Not that the Fairness Doctrine has been active over the past 20+ years. Put into place in 1949, the Doctrine was intended to assure that broadcasters not only made room for issues of public importance, but also aired contrasting perspectives. The rational behind the Government’s involvement in broadcasting–notwithstanding the Constitutional guarantee of free speech–was the industry’s use of scarce, public airwaves–a rationale that was upheld by the Supreme Court in its 1969 decision Red Lion Broadcasting Co. vs FCC.

Televisions are Not Toasters (courtesy of ancient jars.com)

Televisions are Not Toasters (courtesy of ancient jars.com)

The subsequent expansion of media venues gradually weakened this rationale. In 1987, FCC Chairman Mark Fowler--famous for equating televisions with toasters–repealed the Fairness Doctrine, although it remained on the books until Chairman Genachowski’s recent decision to effectively eliminate it.

Paradoxically, today, while media outlets are plentiful, opportunities to raise one’s voice and be heard are becoming increasingly scarce. For, as Tim Wu has argued in The Master Switch, growth in media has led, time and time again, to vertical integration and greater industry concentration. Likewise, in his book The Myth of Digital Democracy, Michael Hindman illustrates how, as the number of outlets on the Internet grow, they become more and more concentrated in accordance with a power law.
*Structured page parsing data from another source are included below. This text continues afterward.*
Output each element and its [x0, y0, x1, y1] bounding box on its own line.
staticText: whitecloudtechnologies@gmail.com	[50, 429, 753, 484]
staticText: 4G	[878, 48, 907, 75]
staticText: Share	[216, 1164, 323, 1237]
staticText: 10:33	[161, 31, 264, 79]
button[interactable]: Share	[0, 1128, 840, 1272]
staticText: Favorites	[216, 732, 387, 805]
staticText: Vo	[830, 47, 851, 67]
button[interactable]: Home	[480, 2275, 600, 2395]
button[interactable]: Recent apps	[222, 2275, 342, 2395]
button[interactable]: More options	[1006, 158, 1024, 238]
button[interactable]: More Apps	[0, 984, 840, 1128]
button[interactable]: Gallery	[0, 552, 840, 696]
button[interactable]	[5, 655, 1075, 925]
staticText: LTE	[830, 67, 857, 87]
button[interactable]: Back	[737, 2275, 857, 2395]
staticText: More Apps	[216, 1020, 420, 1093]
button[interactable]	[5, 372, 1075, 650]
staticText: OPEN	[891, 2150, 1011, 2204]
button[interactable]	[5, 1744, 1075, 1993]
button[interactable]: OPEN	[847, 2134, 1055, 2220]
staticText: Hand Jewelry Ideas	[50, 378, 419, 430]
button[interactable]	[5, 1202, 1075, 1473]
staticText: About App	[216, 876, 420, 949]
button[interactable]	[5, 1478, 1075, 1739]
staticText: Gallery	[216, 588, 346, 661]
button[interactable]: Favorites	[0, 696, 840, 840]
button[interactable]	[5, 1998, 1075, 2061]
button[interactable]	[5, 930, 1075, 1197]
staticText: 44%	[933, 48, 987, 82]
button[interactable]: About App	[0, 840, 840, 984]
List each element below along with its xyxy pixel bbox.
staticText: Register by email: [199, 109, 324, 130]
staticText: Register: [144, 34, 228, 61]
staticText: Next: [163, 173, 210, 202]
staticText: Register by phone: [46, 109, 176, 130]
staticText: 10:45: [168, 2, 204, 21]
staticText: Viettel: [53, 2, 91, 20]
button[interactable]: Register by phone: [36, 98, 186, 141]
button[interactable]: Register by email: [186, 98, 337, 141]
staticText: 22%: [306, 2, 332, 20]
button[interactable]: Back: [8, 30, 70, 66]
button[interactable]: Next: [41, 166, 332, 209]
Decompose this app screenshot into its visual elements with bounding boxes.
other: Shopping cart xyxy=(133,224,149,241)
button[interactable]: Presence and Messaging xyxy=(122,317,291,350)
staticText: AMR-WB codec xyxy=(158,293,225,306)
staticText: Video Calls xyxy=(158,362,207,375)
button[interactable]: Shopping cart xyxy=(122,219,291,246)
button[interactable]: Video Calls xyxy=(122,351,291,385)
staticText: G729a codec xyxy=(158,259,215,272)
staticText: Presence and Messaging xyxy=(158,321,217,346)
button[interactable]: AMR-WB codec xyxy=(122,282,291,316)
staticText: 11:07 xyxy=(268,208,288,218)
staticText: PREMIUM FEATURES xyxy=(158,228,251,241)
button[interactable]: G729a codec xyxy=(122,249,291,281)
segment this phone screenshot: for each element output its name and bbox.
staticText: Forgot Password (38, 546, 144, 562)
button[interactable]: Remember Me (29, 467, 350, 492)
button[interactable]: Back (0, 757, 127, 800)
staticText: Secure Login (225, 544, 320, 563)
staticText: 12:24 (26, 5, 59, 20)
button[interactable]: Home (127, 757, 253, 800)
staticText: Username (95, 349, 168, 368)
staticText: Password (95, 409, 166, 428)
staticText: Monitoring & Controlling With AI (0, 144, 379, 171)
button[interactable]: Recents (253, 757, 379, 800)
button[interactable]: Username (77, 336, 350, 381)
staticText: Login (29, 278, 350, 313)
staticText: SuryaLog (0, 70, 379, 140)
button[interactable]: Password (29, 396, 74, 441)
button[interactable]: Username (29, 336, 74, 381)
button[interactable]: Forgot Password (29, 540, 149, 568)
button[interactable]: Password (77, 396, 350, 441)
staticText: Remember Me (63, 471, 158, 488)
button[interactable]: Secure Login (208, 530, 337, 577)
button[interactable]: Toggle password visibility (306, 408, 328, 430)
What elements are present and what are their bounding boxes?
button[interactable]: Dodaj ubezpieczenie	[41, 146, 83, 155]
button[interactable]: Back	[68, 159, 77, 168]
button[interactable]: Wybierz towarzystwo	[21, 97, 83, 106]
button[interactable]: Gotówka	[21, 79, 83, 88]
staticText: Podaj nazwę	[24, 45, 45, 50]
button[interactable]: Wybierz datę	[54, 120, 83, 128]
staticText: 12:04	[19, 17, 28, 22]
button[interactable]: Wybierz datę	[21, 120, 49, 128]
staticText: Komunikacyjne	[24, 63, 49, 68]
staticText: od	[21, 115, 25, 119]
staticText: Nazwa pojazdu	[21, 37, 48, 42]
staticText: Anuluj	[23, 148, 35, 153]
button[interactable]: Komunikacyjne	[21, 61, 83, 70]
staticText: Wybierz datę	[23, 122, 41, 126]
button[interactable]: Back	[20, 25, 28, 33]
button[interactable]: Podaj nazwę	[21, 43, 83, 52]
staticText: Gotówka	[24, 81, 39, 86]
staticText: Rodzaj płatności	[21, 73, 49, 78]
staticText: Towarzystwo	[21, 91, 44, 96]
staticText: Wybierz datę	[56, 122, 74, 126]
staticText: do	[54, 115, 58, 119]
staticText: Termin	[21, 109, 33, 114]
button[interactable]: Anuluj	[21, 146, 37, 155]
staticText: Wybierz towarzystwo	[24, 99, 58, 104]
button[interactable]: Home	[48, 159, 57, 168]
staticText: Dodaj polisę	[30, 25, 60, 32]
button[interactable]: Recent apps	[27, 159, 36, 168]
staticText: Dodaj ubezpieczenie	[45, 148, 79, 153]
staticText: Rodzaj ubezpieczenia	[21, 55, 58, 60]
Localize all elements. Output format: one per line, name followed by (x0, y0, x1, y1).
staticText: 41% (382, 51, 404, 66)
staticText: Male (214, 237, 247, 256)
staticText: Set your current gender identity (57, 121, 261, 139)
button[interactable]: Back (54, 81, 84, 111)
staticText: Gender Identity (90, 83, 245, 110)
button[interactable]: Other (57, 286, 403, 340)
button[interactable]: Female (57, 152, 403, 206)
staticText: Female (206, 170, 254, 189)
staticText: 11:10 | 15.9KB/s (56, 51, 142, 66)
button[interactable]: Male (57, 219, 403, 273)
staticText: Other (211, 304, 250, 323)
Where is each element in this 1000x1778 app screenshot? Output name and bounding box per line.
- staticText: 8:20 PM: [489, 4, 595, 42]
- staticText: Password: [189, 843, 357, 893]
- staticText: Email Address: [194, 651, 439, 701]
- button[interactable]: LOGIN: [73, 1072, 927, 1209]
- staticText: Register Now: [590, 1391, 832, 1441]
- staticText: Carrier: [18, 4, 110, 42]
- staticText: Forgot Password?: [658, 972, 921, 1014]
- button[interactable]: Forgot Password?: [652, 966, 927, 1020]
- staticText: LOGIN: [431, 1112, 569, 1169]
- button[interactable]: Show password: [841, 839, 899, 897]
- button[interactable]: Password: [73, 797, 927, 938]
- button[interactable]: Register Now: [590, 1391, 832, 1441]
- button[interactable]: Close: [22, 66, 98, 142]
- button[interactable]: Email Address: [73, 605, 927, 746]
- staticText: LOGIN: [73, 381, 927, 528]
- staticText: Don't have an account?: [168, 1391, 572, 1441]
Hence, to gain a platform for expression under these circumstances requires having money, and lots of it.

To appreciate the full impact of this situation, one need only consider the frantic scrambling in the Republican Primary, not so much for votes but for dollars. As the contest shifts from backyard barbecues to the national media, and from policy pronouncements to negative advertising, the candidates chances of success are measured increasingly by the size of their Super PAC’S war chests. In fact, pointing to the $30.2 million that his Super Pac, Restore our Future, has raised, Mitt Romney has triumphantly predicted his own final victory.

Fierce competition, they say, is good for democracy, not just the market. Recent events make me question whether this is always the case. At the very least, this spending spree is wasteful: I can’t help thinking that the amount of money raised by the SuperPacs to promote–what more often than not is–false information far exceeds the meagre $23 million annual budget of the former Office of Technology Assessment, a Congressional agency tasked to seek out the truth, and one that Newt Gringrich, when Speaker of the House, helped to destroy. In his thoroughly engaging bookThe Darwin Economy: Liberty, Competition and the Common Good, Robert H. Frank cautions against unbridled competition on more theoretical grounds. Employing Darwin as his frame of reference, he argues that such contests are likely to lead to an arms race, in which the winner may benefit in the short run, but the society will lose overall.

Sadly Frank’s scenario sounds all too familiar. With money now a proxy for speech, dialogue has become more and more vacuous, even as speech is no longer free. Could it be time for a new Fairness Doctrine?